Radiographic features

Ultrasound

Most splenic hamartomas are hyperechoic solid masses, with or without cystic changes in ultrasonogram, and are hypervascular in both color Doppler ultrasound and angiogram.

CT

On computed tomography, hamartomas appear as isodense or hypodense solid masses and demonstrate heterogeneous contrast enhancement relative to adjacent normal parenchyma.

MRI

MRI is the preferable imaging technique for its distinction from hemangiomas.
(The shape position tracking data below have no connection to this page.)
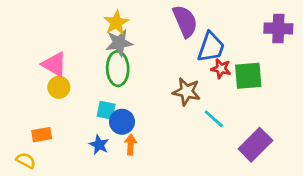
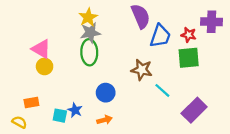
red star: (221, 69) -> (189, 35), moved
cyan square: (106, 110) -> (60, 116), moved
blue circle: (122, 122) -> (106, 93), moved
orange arrow: (131, 145) -> (105, 120), moved, turned 72

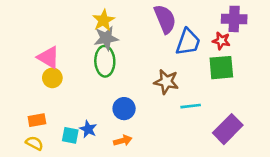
purple cross: (212, 22) -> (234, 19), moved
cyan line: (162, 90) -> (191, 106), turned -49
yellow semicircle: (19, 122) -> (34, 143), moved

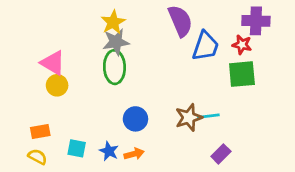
brown star: (166, 82) -> (189, 118), moved, turned -30
blue star: (88, 129) -> (109, 151), moved
purple rectangle: (228, 129) -> (221, 154), moved, size x0.6

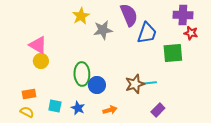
gray star: (116, 42) -> (103, 30), moved
red star: (242, 45) -> (191, 33), moved
green ellipse: (114, 67) -> (82, 74), moved
orange arrow: (134, 154) -> (110, 110), moved

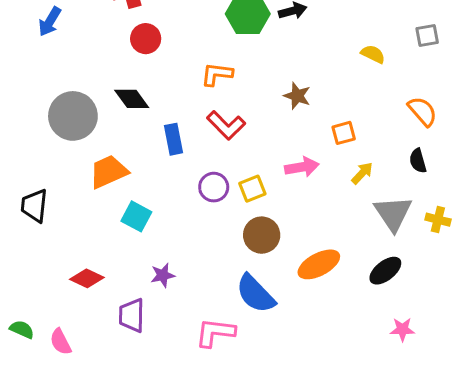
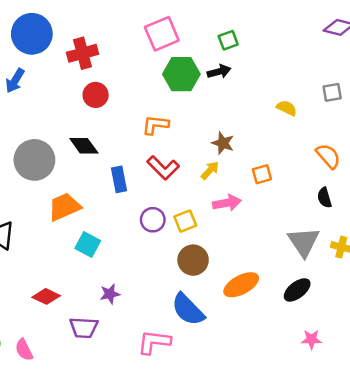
yellow arrow: (362, 173) -> (210, 170), moved
purple trapezoid: (132, 315) -> (84, 328), turned -88

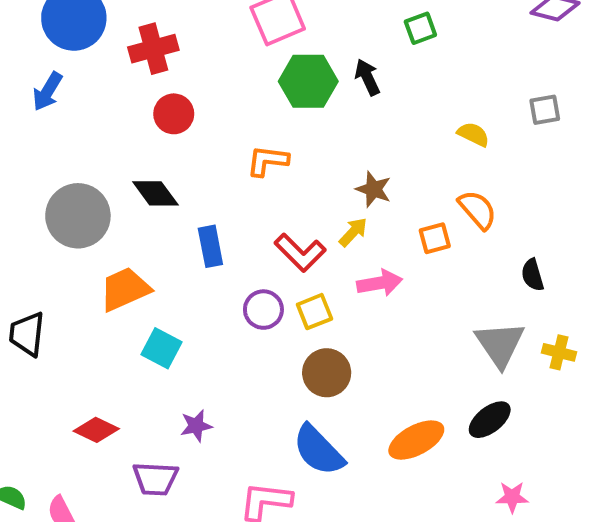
green square: (228, 40) -> (420, 28), moved
black arrow: (219, 72) -> (367, 77), turned -100
orange semicircle: (328, 156) -> (477, 210), moved
red L-shape: (163, 168) -> (300, 252), moved
orange ellipse: (241, 285) -> (416, 440), moved

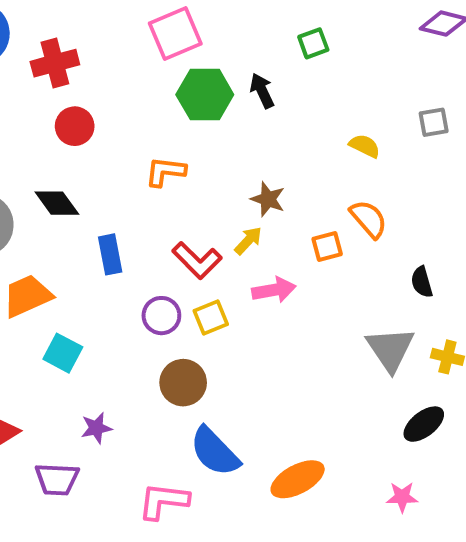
brown circle: (327, 373) -> (183, 383), moved
black ellipse: (490, 420) -> (424, 424), moved
orange ellipse: (416, 440) -> (298, 479), moved

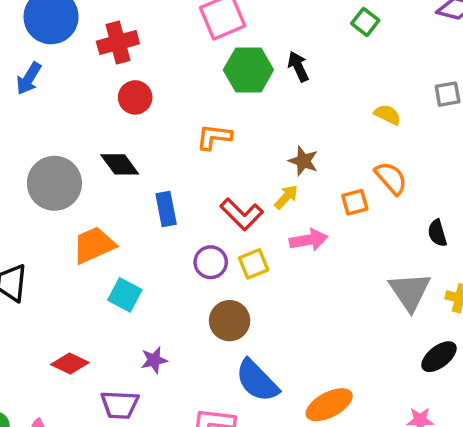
green square: (313, 43) -> (365, 22), moved, turned -32

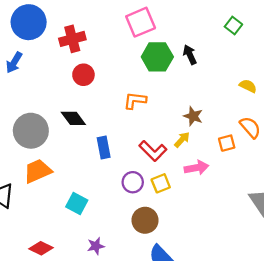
orange trapezoid: (94, 245) -> (38, 171), moved

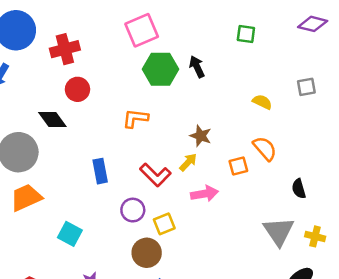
green square: (233, 26) -> (246, 34), turned -30
black diamond: (73, 118) -> (52, 120), moved
yellow square: (161, 183) -> (164, 224), moved

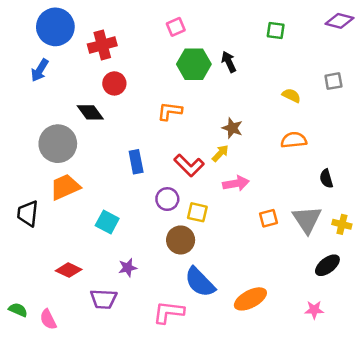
pink square: (142, 30) -> (176, 27), size x0.6
orange semicircle: (265, 148) -> (294, 140), turned -55
orange square: (238, 166) -> (268, 218), moved
yellow square: (164, 224) -> (197, 212), turned 35

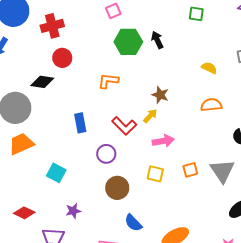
black diamond: (90, 112) -> (42, 82), turned -45
yellow square: (197, 212) -> (155, 174), moved
blue semicircle: (200, 282) -> (133, 223), size x0.7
  • T1 - most lesions are isointense
  • T2 - most lesions are heterogeneously hyperintense
  • dynamic enhanced MRI -
    • it is typical to show faint heterogeneous enhancement on immediate postcontrast-enhanced images (key features in the differentiation between hamartomas and hemangiomas).
    • on delayed postcontrast images, hamartoma enhances in a relatively uniform and intense fashion +/- with central hypovascular areas.